102. Ictinogomphus decoratus melaenops (Selys, 1854)

Number: 102
Family: Gomphidae
Genus: Ictinogomphus
Species: Ictinogomphus decoratus melaenops
Common name(s): Common Clubtail, Common Flangetail
Thai name(s): แมลงปอเสือลายประดับ, แมลงปอเสือธรรมดา
Habitat: Exposed ditches, drains, ponds and lakes (uplands & lowlands)
Province(s) sighted: Widespread (Khon Kaen); Nam Nao NP/environs (Petchabun);  Phu Rua NP/environs (Loei); Widespread (Chiang Mai); Widespread (Chiang Rai); Khao Yai (Nakhorn Ratchasima); Khao Soi Dao (Chantaburi); Kanchanaburi environs (Kanchanaburi); small pond, Kabin Buri;  Koh Chang (Trat).
Sightings (by me): Extremely common
In flight (that I have seen): February-December
Species easily confused with: Gomphidia abbotti abbotti; Gomphidia kruegeri kruegeri; Gomphidictinus perakensis; Ictinogomphus rapax
 
A large Gomphidae I see almost every trip patrolling large lakes and ponds, is Ictinogomphus decoratus melaenops. It must be the most common Gomphidae of all. It is easy to identify and fairly easy to get near to as it often returns to the same stick.
 
The male
The male is black with strong yellow markings along the thorax and abdomen. The base of S-1 and S2 (partially) are white. The frons is yellow and the eyes are blue/green. The caudal appendages are also very long and the end segments are "club" like.

 


 

Be careful with this species... I have bought a small net to capture some species for identification, before release. I am now going to try and take photos of all species in nature and by hand. All dragonflies bite, but it is so weak, you can't even feel it. This bugger, on the other hand, had a really good bite. And, though it didn't draw blood, I could really feel it! Well worth the effort though!


The teneral male 
 ... not off to the best start. This male had to endure torrential rain just after it had emerged at the Helicopter Pad, Nam Nao.

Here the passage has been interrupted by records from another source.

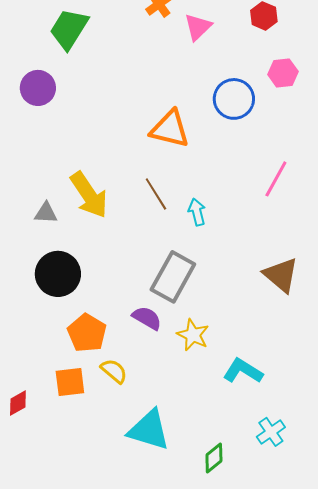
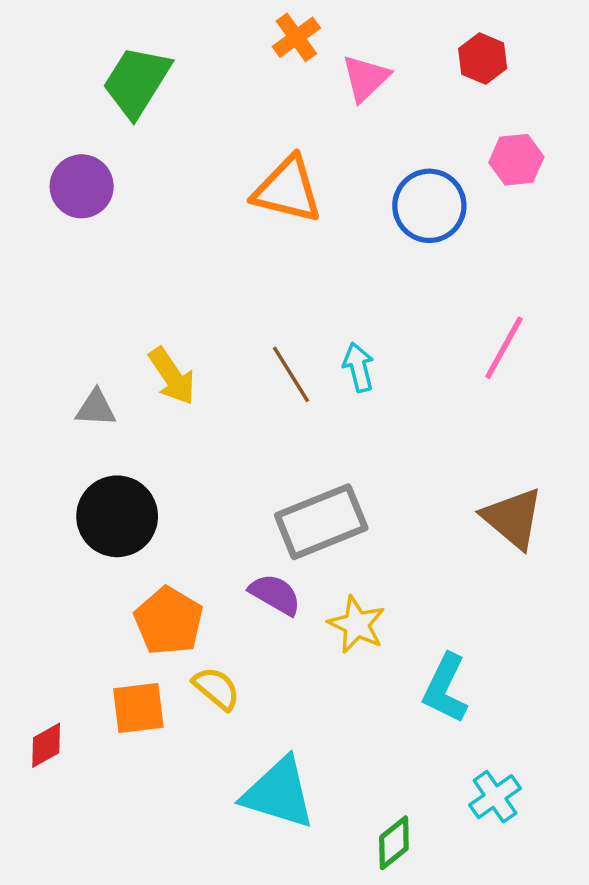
orange triangle: (170, 129) -> (287, 190), moved
yellow arrow: (89, 195) -> (172, 376), size x0.7
cyan arrow: (197, 212) -> (358, 367), moved
gray rectangle: (173, 277) -> (321, 522), turned 39
cyan L-shape: (243, 371) -> (445, 688), turned -96

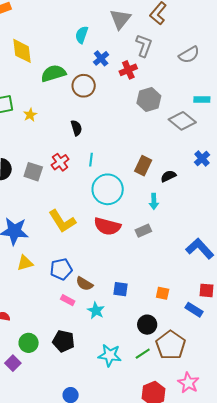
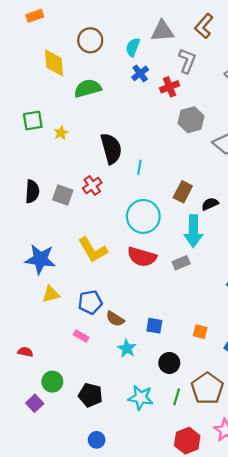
gray triangle: (120, 19) -> (162, 31), turned 45
cyan semicircle: (82, 35) -> (133, 47), moved
brown circle: (84, 86) -> (90, 40), moved
black semicircle: (76, 128) -> (111, 149), size x1.8
cyan line: (91, 160) -> (139, 167), moved
cyan arrow: (154, 201) -> (193, 231), size x1.8
pink rectangle: (68, 300) -> (81, 336), moved
black circle: (147, 325) -> (169, 363), moved
black pentagon: (63, 341) -> (90, 395), moved
green line: (143, 354) -> (177, 397), turned -42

Caudal appendages, close up (though extremely wet) ...


Here's the exuviae from which he emerged ...



The female
This is the only the second female I have managed to photograph in 6 years. Unlike the male, they tend to hide away more up in the treetops. The markings are slightly different to that of the male.
 
 
 
 
The only other female I have managed to photograph.
 

You can see this species throughout the country at almost every stagnant ditch, pond or lake.